Sometimes in the excitement and want of new, we tend to leave behind the old, the tried and tested and passed on from one generation to the next; I’m definitely guilty of this. I love discovering new food, food I haven’t heard of, seen or tasted before; it’s unfamiliar and though the unfamiliar can sometimes be scary, it’s also exciting. And just like that the familiar can sometimes be well, not so exciting, it’s something one is used to and thus, taken for granted. Even though I’ve spent more than a decade calling Rajasthan home, I had never heard of or tasted korma ri roti (that’s how it’s referred to back home). We were to have guests over for breakfast one day and my mother in law was deciding on the menu when she asked me if we should add korma ri roti to the menu; I was intrigued, primarily by the name but also because I had never had it, and so I promptly said yes. When I did have it the next day, it was like a super crispy delicious paratha and I absolutely loved it! I’m sharing this recipe not just because I loved it so much but also because it’s simple, healthy food that needs to remembered and made more often. Now, I really don’t know why it’s called “korma” ri roti, but then again I don’t really know why a potato is called a potato or an apple, apple; though if any of you know of an explanation/reason for it, I’d love to hear it.

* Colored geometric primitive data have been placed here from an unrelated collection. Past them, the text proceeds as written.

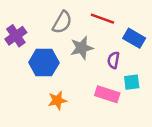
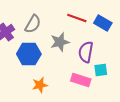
gray semicircle: (62, 22) -> (33, 24), moved
blue rectangle: (134, 38) -> (103, 23), moved
purple semicircle: (113, 60) -> (86, 52), size x1.5

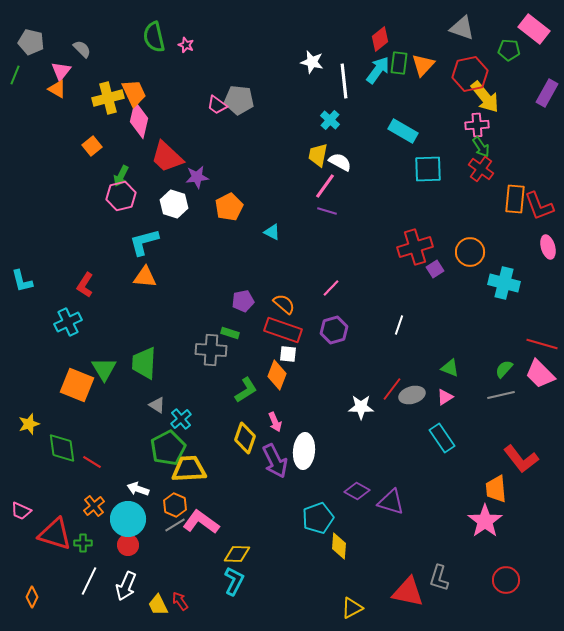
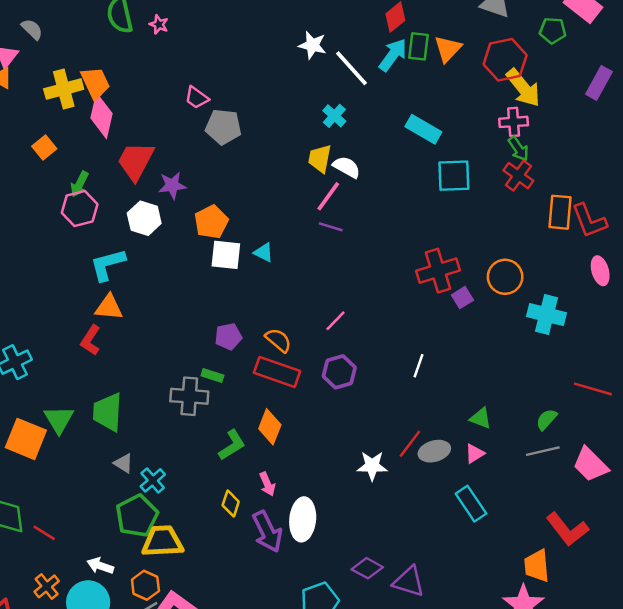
white line: (344, 81) -> (351, 68), turned -36
gray pentagon: (239, 100) -> (223, 127), moved
red trapezoid: (167, 157) -> (136, 161), turned 75
red L-shape: (85, 285) -> (91, 340), moved
white square: (288, 354) -> (226, 255), moved, size x1.5
pink trapezoid: (540, 374) -> (590, 465), moved
yellow diamond: (245, 438) -> (231, 504), size x0.7

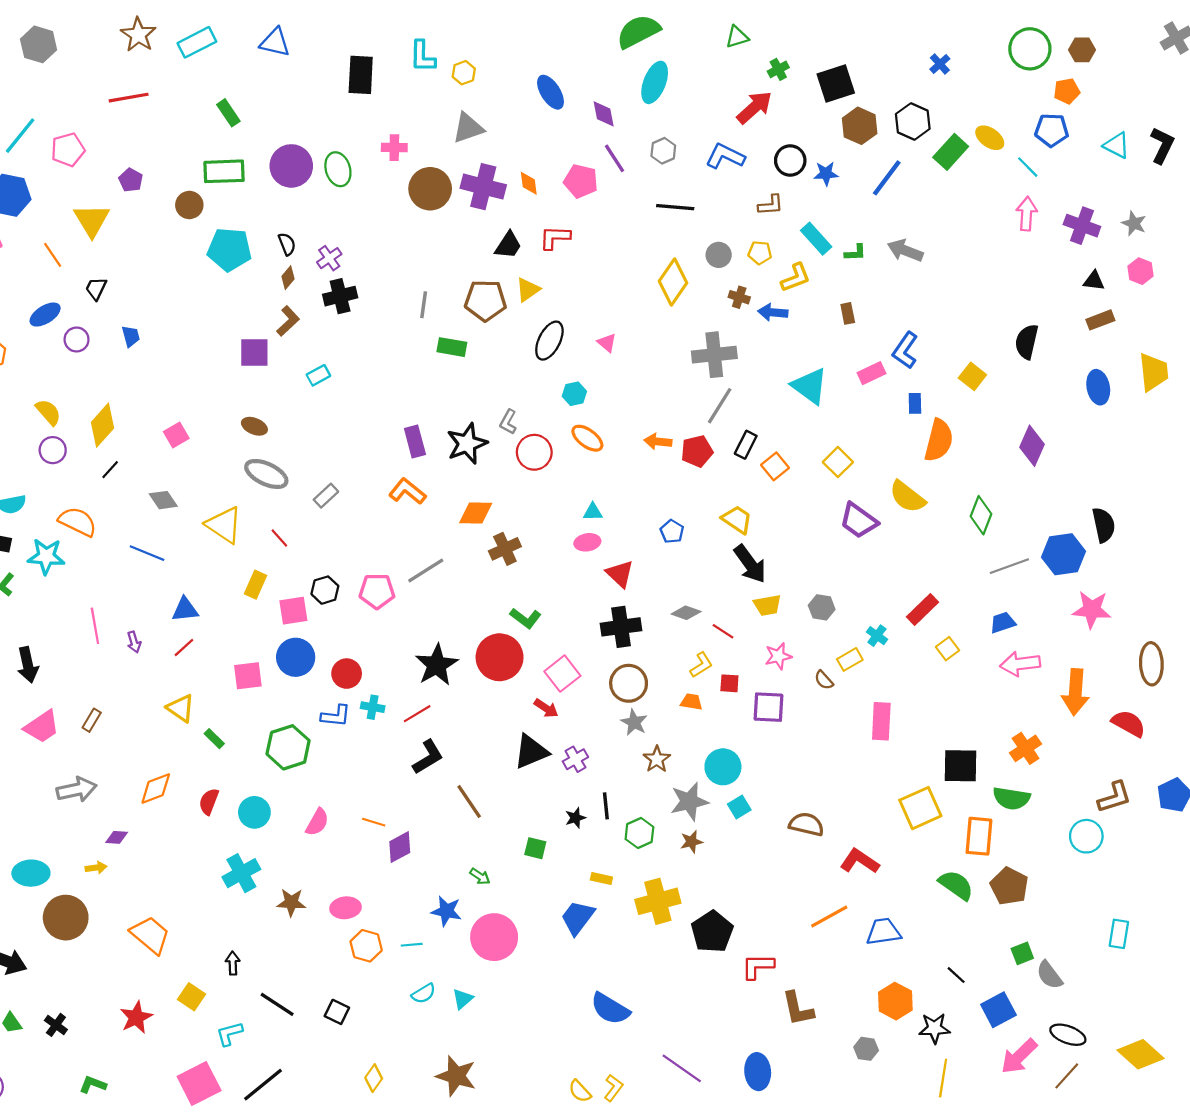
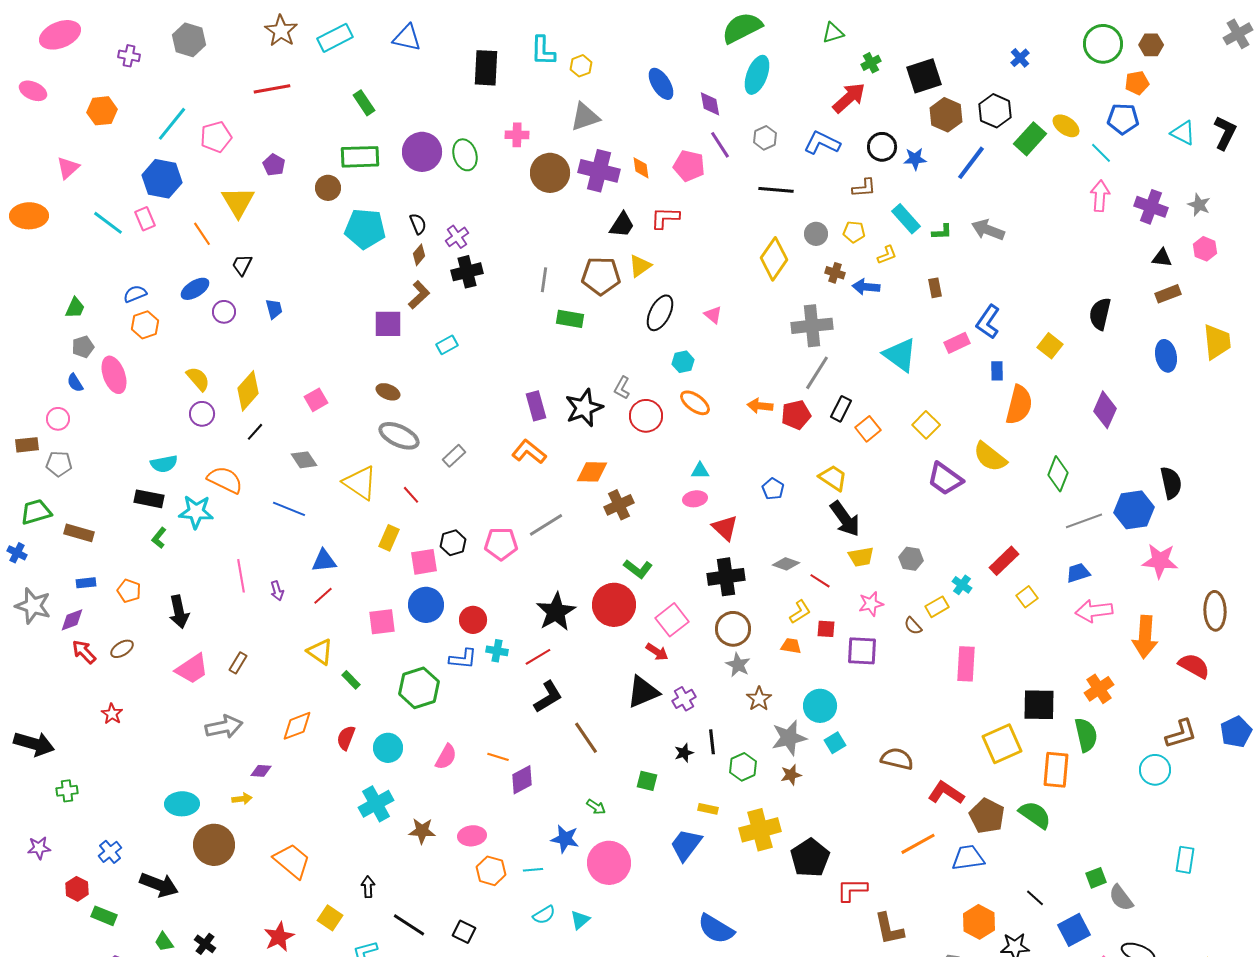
yellow L-shape: (796, 278) -> (887, 255), size x0.7
green semicircle: (1011, 798) -> (1086, 735), turned -112
brown pentagon: (1009, 886) -> (987, 816), moved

So korma roti, is a regional Rajasthani flatbread made with ground lentils and whole wheat flour, two basic ingredients, the other spices etc can vary and can be adjusted as per your taste. I added the usual Indian spices, turmeric, cumin, red chili powder and also some chopped green chilies and garlic. Make sure you grind the dal well, pieces of whole dal will make rolling out the roti (flatbread) difficult and it also won’t get as crisp; it’s the dal spread throughout the dough that makes it all nice and crispy. When kneading the dough, keep in mind, it should be a stiff dough so add water a little at a time, if gets too wet, you can always add more flour but it’s best if that can be avoided. For me, korma roti served with some dahi and achaar (yogurt and pickle) is a complete meal but it also goes well with aloo ki sabzi (potato curry). This is pretty much how it’s made back home, I added a couple of things like the ajwain and haldi, I didn’t have any fresh coriander or I would’ve probably added that too; add or leave out ingredients to make it your own but do make it.
p.s the food blogging community is apparently quite a social one, whereas I’m quite the opposite, and yet Jhuls@ thenotsocreativecook and Andrea@ cookingwithawallflower have been very nice to me, so do visit their lovely space and show them some love.
- Moong dal/Split green gram- ½ cup
- Atta/Whole wheat flour- 1 cup + more for dusting the surface
- Garlic paste or finely chopped- 1 ½ tsp
- Red chili powder- 1 tsp
- Haldi/Turmeric powder- ¼ tsp
- Salt- 1 tbsp
- Jeera/Cumin seeds or powder- 1 tsp
- Ajwain/carom- ¼ tsp
- Green chilies- 2-3 finely chopped (optional)
- Ghee/oil- for frying, ¼- ½ cup
- Water- as required
- In a mixer/food processor, grind the dal coarsely; you want to make sure the dal breaks down (refer to the above picture) so it doesn’t tear the roti while rolling it out. Then soak the dal in water for about 3-4 hours. There should be enough water to completely cover the dal; after 3-4 hours the dal will have absorbed most of the water, if excess water remains, drain it out.
- In a big bowl, add the whole wheat flour, all the spices, garlic, green chilies and salt. Mix everything together (I use my hands), then add the soaked dal and mix everything well. Add water 2-3 tbsp at a time and keep kneading till it comes together to form a stiff dough.
- Divide the dough equally to form lime size balls. Using a rolling pin, roll out the dough in a circle and as thin as you can without it breaking. Dust with flour if the dough sticks.
- To cook it, heat a tawa/pan, place the rolled out roti on the pan and let it cook for a minute or so, flip it and drizzle with ghee on the top side, flip it again and put ghee/oil on the other side as well; using a spatula keep pressing down on the roti to get it nice and crispy. Repeat for the rest of the dough.
*Make sure you grind the dal well; whole pieces of dal will make it difficult to roll out the dough.
*The dal can be soaked overnight too, just make sure you don’t forget about it otherwise it will start to sprout.
*Dust the surface with flour if you find the dough is sticking and tearing.
*For an oil free version, cook the roti on both sides without adding any ghee/oil.